[Start of section]

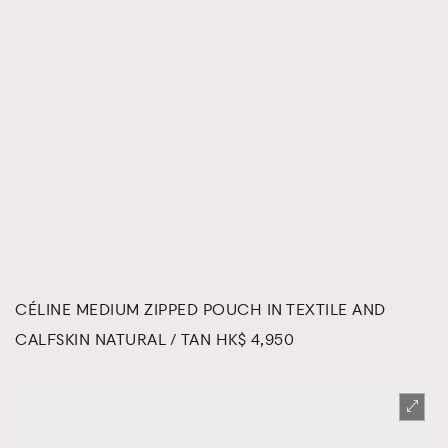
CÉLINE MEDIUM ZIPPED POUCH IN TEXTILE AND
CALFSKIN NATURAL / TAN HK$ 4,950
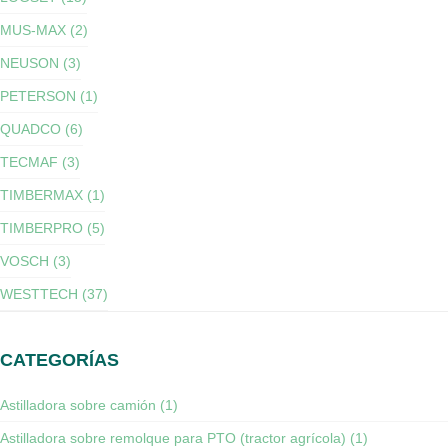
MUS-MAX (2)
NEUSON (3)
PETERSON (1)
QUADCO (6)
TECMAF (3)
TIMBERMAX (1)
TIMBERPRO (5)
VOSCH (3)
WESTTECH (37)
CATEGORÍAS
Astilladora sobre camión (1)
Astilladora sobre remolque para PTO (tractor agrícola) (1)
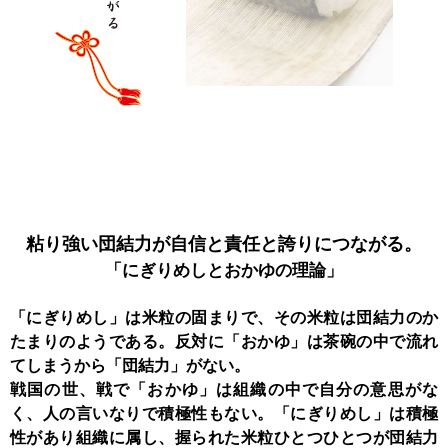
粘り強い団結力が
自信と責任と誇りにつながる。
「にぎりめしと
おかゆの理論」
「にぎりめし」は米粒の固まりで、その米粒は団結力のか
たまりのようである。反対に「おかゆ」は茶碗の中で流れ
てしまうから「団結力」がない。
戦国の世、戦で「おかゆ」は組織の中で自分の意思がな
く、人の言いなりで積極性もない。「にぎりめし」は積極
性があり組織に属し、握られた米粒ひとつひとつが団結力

[End of section]
[Start of section]

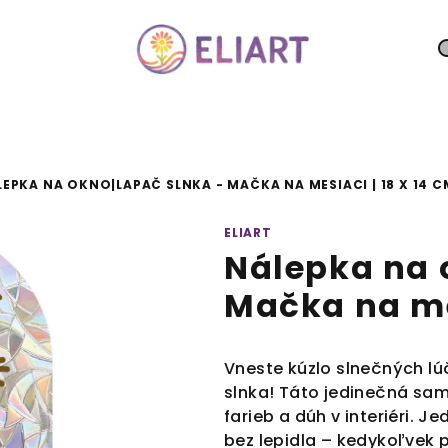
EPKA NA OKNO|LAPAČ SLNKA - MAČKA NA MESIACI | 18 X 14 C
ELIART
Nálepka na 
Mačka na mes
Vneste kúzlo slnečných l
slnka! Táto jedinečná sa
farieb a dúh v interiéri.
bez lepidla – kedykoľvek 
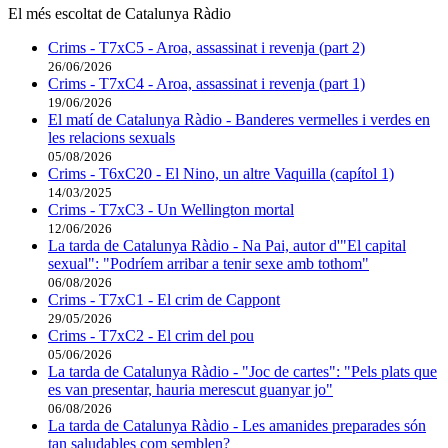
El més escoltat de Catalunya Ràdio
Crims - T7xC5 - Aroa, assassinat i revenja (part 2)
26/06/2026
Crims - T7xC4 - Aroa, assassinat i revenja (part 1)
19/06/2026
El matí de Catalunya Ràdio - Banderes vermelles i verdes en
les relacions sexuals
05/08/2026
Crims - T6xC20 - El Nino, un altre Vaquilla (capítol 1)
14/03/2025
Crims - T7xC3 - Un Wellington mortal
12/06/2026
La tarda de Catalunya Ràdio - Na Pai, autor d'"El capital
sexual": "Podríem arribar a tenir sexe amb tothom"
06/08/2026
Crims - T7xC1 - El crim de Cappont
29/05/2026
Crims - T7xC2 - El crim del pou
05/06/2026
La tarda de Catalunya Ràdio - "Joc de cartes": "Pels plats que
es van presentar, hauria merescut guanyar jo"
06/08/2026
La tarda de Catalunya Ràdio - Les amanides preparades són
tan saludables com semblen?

[End of section]

PROBLEM TO SOLVE: Set the pictures aside and transcribe exactly the stretch of lines above, beginning with the one holding "CÉLINE MEDIUM ZIPPED POUCH IN TEXTILE AND" and ending with the one holding "性があり組織に属し、握られた米粒ひとつひとつが団結力".

SOLUTION TO THE EXERCISE:
CÉLINE MEDIUM ZIPPED POUCH IN TEXTILE AND
CALFSKIN NATURAL / TAN HK$ 4,950
MUS-MAX (2)
NEUSON (3)
PETERSON (1)
QUADCO (6)
TECMAF (3)
TIMBERMAX (1)
TIMBERPRO (5)
VOSCH (3)
WESTTECH (37)
CATEGORÍAS
Astilladora sobre camión (1)
Astilladora sobre remolque para PTO (tractor agrícola) (1)
粘り強い団結力が
自信と責任と誇りにつながる。
「にぎりめしと
おかゆの理論」
「にぎりめし」は米粒の固まりで、その米粒は団結力のか
たまりのようである。反対に「おかゆ」は茶碗の中で流れ
てしまうから「団結力」がない。
戦国の世、戦で「おかゆ」は組織の中で自分の意思がな
く、人の言いなりで積極性もない。「にぎりめし」は積極
性があり組織に属し、握られた米粒ひとつひとつが団結力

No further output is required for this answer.